Everything works fine for a few minutes -- exact time varies -- then what
appears to be thousands of packets of unknown unicast traffic starts
flowing between the PEs, and doesn't stop until one or the other is
disabled. Same behavior on this particular segment with or without any
remote PEs connected.

Both PEs are MX204s running 18.1R3-S4, automatic route distinguishers,
full mesh RSVP LSPs between, direct BGP with family evpn allowed, no LDP.

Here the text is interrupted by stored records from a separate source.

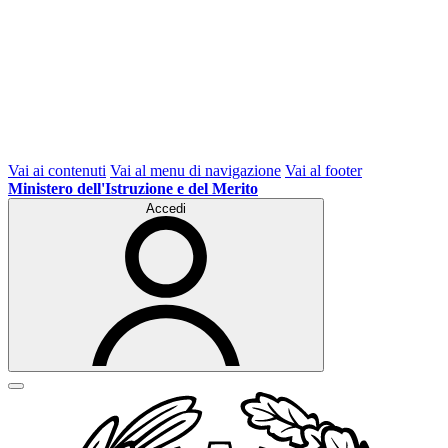
Vai ai contenuti
Vai al menu di navigazione
Vai al footer
Ministero dell'Istruzione e del Merito
Accedi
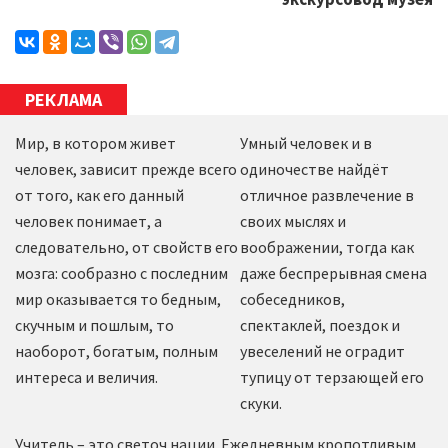
РЕКЛАМА
Мир, в котором живет
Умный человек и в
человек, зависит прежде всего
одиночестве найдёт
от того, как его данный
отличное развлечение в
человек понимает, а
своих мыслях и
следовательно, от свойств его
воображении, тогда как
мозга: сообразно с последним
даже беспрерывная смена
мир оказывается то бедным,
собеседников,
скучным и пошлым, то
спектаклей, поездок и
наоборот, богатым, полным
увеселений не оградит
интереса и величия.
тупицу от терзающей его
скуки.
Учитель – это светоч нации. Ежедневным кропотливым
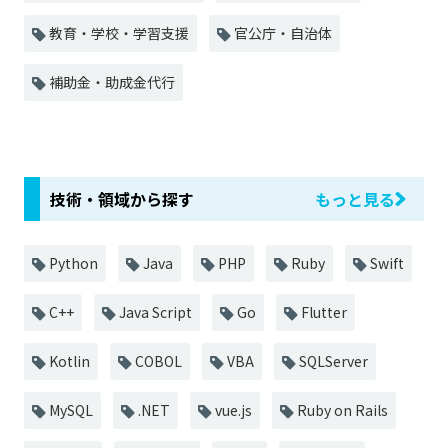
教育・学校・学習支援
官公庁・自治体
補助金・助成金代行
技術・領域から探す
もっと見る
Python
Java
PHP
Ruby
Swift
C++
Java Script
Go
Flutter
Kotlin
COBOL
VBA
SQLServer
MySQL
.NET
vue.js
Ruby on Rails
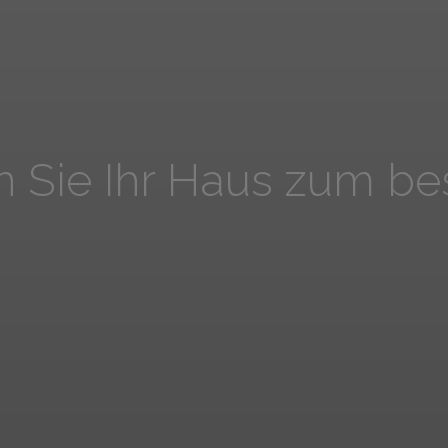
 Sie Ihr Haus zum be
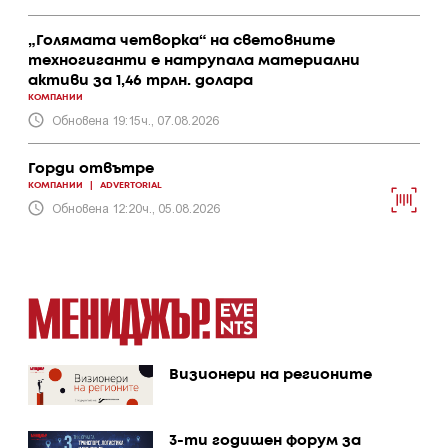
„Голямата четворка“ на световните
техногиганти е натрупала материални
активи за 1,46 трлн. долара
КОМПАНИИ
Обновена 19:15ч., 07.08.2026
Горди отвътре
КОМПАНИИ
|
ADVERTORIAL
Обновена 12:20ч., 05.08.2026
Визионери на регионите
3-ти годишен форум за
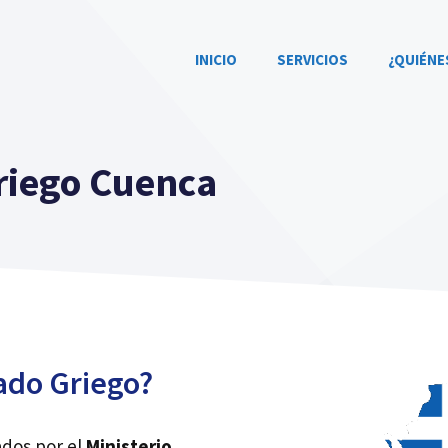
INICIO
SERVICIOS
¿QUIÉNE
riego Cuenca
ado Griego?
ados por el
Ministerio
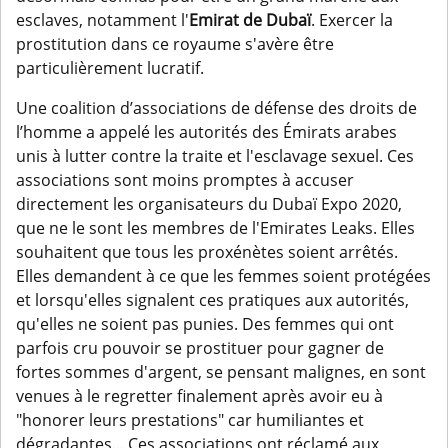
esclaves, notamment l'
Emirat de Dubaï
. Exercer la
prostitution dans ce royaume s'avère être
particulièrement lucratif.
Une coalition d’associations de défense des droits de
l’homme a appelé les autorités des Émirats arabes
unis à lutter contre la traite et l'esclavage sexuel. Ces
associations sont moins promptes à accuser
directement les organisateurs du Dubaï Expo 2020,
que ne le sont les membres de l'Emirates Leaks. Elles
souhaitent que tous les proxénètes soient arrêtés.
Elles demandent à ce que les femmes soient protégées
et lorsqu'elles signalent ces pratiques aux autorités,
qu'elles ne soient pas punies. Des femmes qui ont
parfois cru pouvoir se prostituer pour gagner de
fortes sommes d'argent, se pensant malignes, en sont
venues à le regretter finalement après avoir eu à
"honorer leurs prestations" car humiliantes et
dégradantes... Ces associations ont réclamé aux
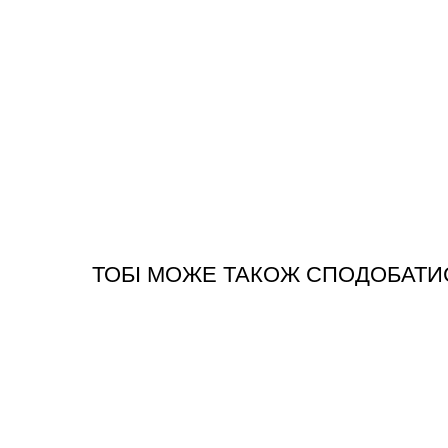
ТОБІ МОЖЕ ТАКОЖ СПОДОБАТИ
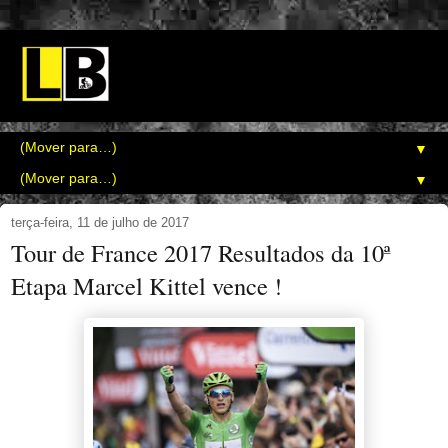
▼
▼
terça-feira, 11 de julho de 2017
Tour de France 2017 Resultados da 10ª
Etapa Marcel Kittel vence !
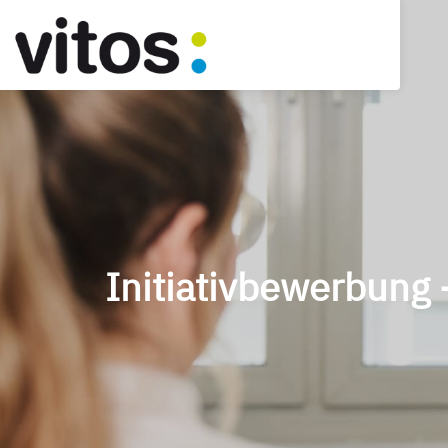
Initiativbewerbung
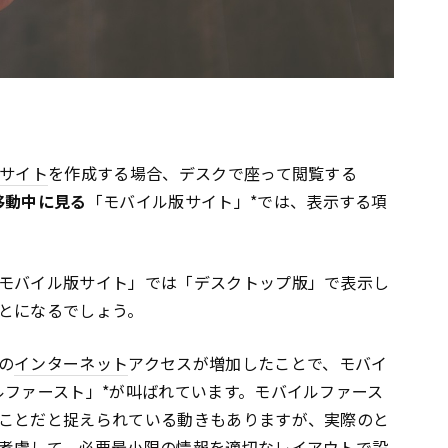
bサイト
を作成する場合、デスクで座って閲覧する
移動中に見る
「モバイル版サイト」*では、表示する項
モバイル版サイト」では「デスクトップ版」で表示し
とになるでしょう。
の
インターネット
アクセスが増加したことで、モバイ
ルファースト」*が叫ばれています。モバイルファース
ことだと捉えられている動きもありますが、実際のと
考慮して、必要最小限の情報を適切な
レイアウト
で設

I'm going to try a few more tests with single-active and enabling MAC
accounting to try to nail down what this traffic actually is, but figure
I'd better first ask whether I'm nuts for trying this at all...

-Rob
_______________________________________________
juniper-nsp mailing list juniper-nsp@puck.nether.net
https://puck.nether.net/mailman/listinfo/juniper-nsp

Re: EVPN all-active toward large layer 2? [ In reply to ]

kszarkowicz at gmail

Apr 17, 2019, 11:24 PM

Post #2 of 12 (2525 views)

Hi Rob,

RFC 7432, Section 8.5:

If a bridged network is multihomed to more than one PE in an EVPN
network via switches, then the support of All-Active redundancy mode
requires the bridged network to be connected to two or more PEs using
a LAG.

So, have you MC-LAG (facing EVPN PEs) configured on your switches?

Thanks,
Krzysztof

> On 2019-Apr-18, at 07:43, Rob Foehl <rwf@loonybin.net> wrote:
>
> I've been experimenting with EVPN all-active multihoming toward some large legacy layer 2 domains, and running into some fairly bizarre behavior...
>
> First and foremost, is a topology like this even a valid use case?
>
> EVPN PE <-> switch <-> switch <-> EVPN PE
>
> ...where both switches are STP root bridges and have a pile of VLANs and other switches behind them. All of the documentation seems to hint at LACP toward a single CE device being the expected config here -- is that accurate? If so, are there any options to make the above work?
>
> If I turn up EVPN virtual-switch routing instances on both PEs as above with config on both roughly equivalent to the following:
>
> interfaces {
> xe-0/1/2 {
> flexible-vlan-tagging;
> encapsulation flexible-ethernet-services;
> esi {
> 00:11:11:11:11:11:11:11:11:11;
> all-active;
> }
> unit 12 {
> encapsulation vlan-bridge;
> vlan-id 12;
> }
> }
> }
> routing-instances {
> test {
> instance-type virtual-switch;
> vrf-target target:65000:1;
> protocols {
> evpn {
> extended-vlan-list 12;
> }
> }
> bridge-domains {
> test-vlan12 {
> vlan-id 12;
> interface xe-0/1/2.12;
> }
> }
> }
> }
>
> Everything works fine for a few minutes -- exact time varies -- then what appears to be thousands of packets of unknown unicast traffic starts flowing between the PEs, and doesn't stop until one or the other is disabled. Same behavior on this particular segment with or without any remote PEs connected.
>
> Both PEs are MX204s running 18.1R3-S4, automatic route distinguishers, full mesh RSVP LSPs between, direct BGP with family evpn allowed, no LDP.
>
> I'm going to try a few more tests with single-active and enabling MAC accounting to try to nail down what this traffic actually is, but figure I'd better first ask whether I'm nuts for trying this at all...
>
> -Rob
> _______________________________________________
> juniper-nsp mailing list juniper-nsp@puck.nether.net
> https://puck.nether.net/mailman/listinfo/juniper-nsp

_______________________________________________
juniper-nsp mailing list juniper-nsp@puck.nether.net
https://puck.nether.net/mailman/listinfo/juniper-nsp

Re: EVPN all-active toward large layer 2? [ In reply to ]

rwf at loonybin

Apr 17, 2019, 11:35 PM

Post #3 of 12 (2525 views)

On Thu, 18 Apr 2019, Krzysztof Szarkowicz wrote:

> Hi Rob,
> RFC 7432, Section 8.5:
>
> If a bridged network is multihomed to more than one PE in an EVPN
> network via switches, then the support of All-Active redundancy mode
> requires the bridged network to be connected to two or more PEs using
> a LAG.
>
>
> So, have you MC-LAG (facing EVPN PEs) configured on your switches?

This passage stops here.